Army partners with tech startup to develop portable biological reader
CCDC Chemical Biological Center Public Affairs | January 25th, 2019
The inventors of RDECOM ECBC’s VOCkit observe the signing of agreements that will leverage that technology into a commercial biological reader. Pictured from left to right, back row: Peter Emanuel, Ph.D., Patricia Buckley, Ph.D., Gregory Thompson, Jacob Shaffer, Aleksandr Miklos, Ph.D., and Colin Graham. Sitting: Robert Baumgardner, PhD. and Eric L. Moore, Ph.D., Not pictured: Calvin Chue, Ph.D. (Photo Credit: RDECOM ECBC photo by Jack Bunja)
The United States Army Research, Development and Engineering Command Edgewood Chemical Biological Center partners with TrekReader to develop a pocket-sized instrument that will detect dangerous biological and chemical substances.
The United States Army Research, Development and Engineering Command Edgewood Chemical Biological Center (RDECOM ECBC) signed agreements on Jan. 23 with tech startup TrekReader to develop existing ECBC technology into a pocket-sized instrument that will provide Soldiers, first responders and even school nurses with the ability to detect dangerous biological and chemical substances.
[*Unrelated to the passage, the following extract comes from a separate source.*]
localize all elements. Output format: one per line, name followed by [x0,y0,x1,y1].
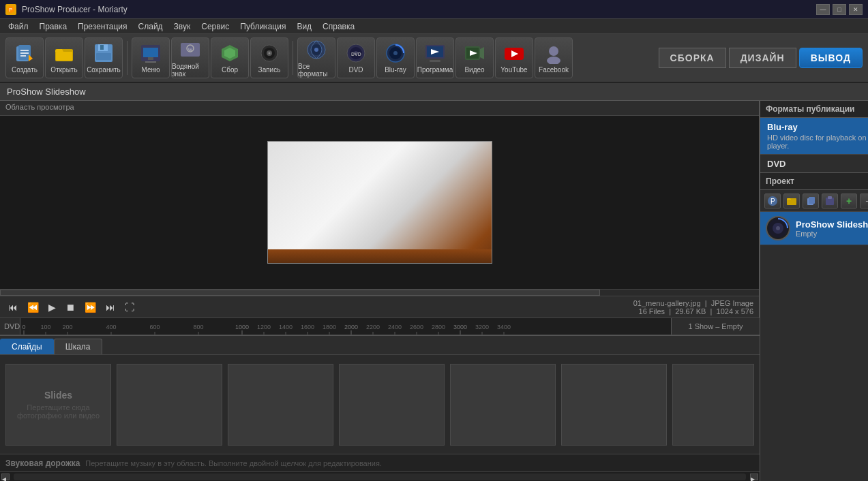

Signed were a non-exclusive patent licensing agreement (PLA) that grants TrekReader the rights to use the VOCkit as the starting point for their product, and an associated collaborative research and development agreement (CRADA) that allows the parties to work together in the development of a new handheld universal reader.
From flu viruses to anthrax, TrekReader CEO Robert Baumgardner believes the VOCkit, a tool in the Army’s patent portfolio, has the potential to perform as a universal reader, allowing one mechanism to identify multiple biological threats cheaply, in minutes and at any location.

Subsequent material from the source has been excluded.